Volume CIV, No. 12December, 2004

Mary Landolfi

During the last four days before the election, a number of Local 802 Executive Board and rank-and-file members joined together with other volunteers from the AFL-CIO to phone voters in swing states on behalf of John Kerry.

It was a lot of hard work, but volunteers at Local 802 made nearly 10,000 calls.

As a result of this effort, Local 802 was more politically active than ever before and in the future we can reach out to others who participated in this effort when we need support for our own issues.

Unfortunately, as readers already know, we were not successful in our objective of getting John Kerry elected, but it is imperative that we not give up on political involvement.

Over the last twenty years we have watched as the Democratic Party has moved more and more to the right, endorsing NAFTA and other business-friendly policies, only to find that the new position is still defined as “too liberal.”

As a result, we now have a vocal opponent on the left in the person of Ralph Nader.

If we quietly fold our tents, that trend is likely to continue and the party will become irrelevant.

Here are a few thoughts to share.


In this election, the tactics of divide and conquer have once again been used against the working class.

The Republican Party has for a long time divided the votes of the working class by using race as a tool, then gun rights.

By diverting attention from economic issues, the right has persuaded some voters to join with corporate interests against their own.

In this election, gay marriage has been added to the repertoire of distractions.

While those of us who supported Sen. Kerry reflect on the results of the election, it might be easy to jump to the easy conclusion that a substantial number of citizens are intolerant and that nothing can help, but we must not.
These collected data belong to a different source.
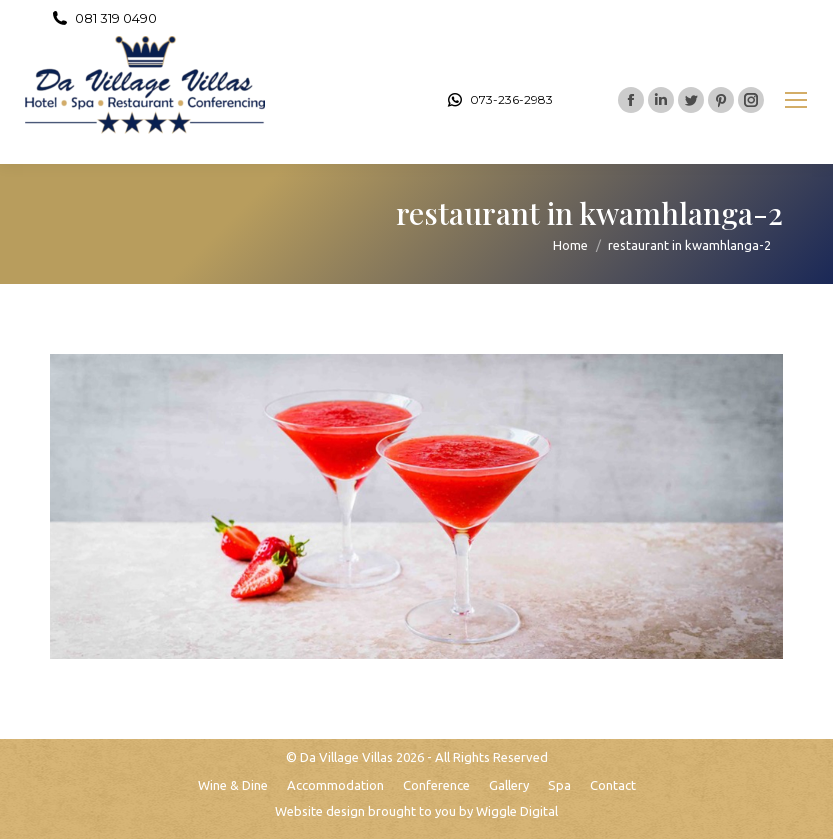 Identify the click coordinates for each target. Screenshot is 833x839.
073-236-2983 (499, 100)
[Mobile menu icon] (796, 100)
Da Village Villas (346, 757)
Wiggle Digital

The problem is not that liberals lack morals. It is that they have allowed themselves to be left out of the “values” debate.

Instead of conceding in silence on values and moral issues, we must engage in a fuller debate on the subject.

We must point out that valid moral judgments support a vote for a liberal candidate because the economic policies of the right leave too many working people in poverty both here in the U.S. and elsewhere and poverty drives crime and moral decay.


So, what can we do to contribute?

We can help by making sure that the Democratic Party becomes a clear voice for progressive values rather than continuing the tendency to be “Republican lite.”

Democrats may now be in the minority, but they can prevent the passage of anti-progressive legislation in the Senate.

There are now few, if any, Democratic senators from “red” states, so it is no longer political suicide for the party to support liberal causes.

On the contrary, there are now Republican senators from “blue” states who are more vulnerable to pressure to join with liberals — observe, for instance, recent remarks by Sen. Arlen Specter about not rubber-stamping just any nominee to the Supreme Court that Bush puts forward.

We should require therefore that Democrats support and advance other progressive ideas like a higher minimum wage, universal healthcare, better labor legislation and a return to the fairness doctrine in the media.

We must make sure that the Democrats keep the faith while we rebuild a progressive movement in the U.S.

That will mean more involvement in the electoral and political process; to do otherwise would mean signing the death warrant of the labor movement and the loss of our ability to represent our members.

Mary Landolfi was the financial vice president of Local 802 from 1994 to 2000 and is currently a member of the Executive Board.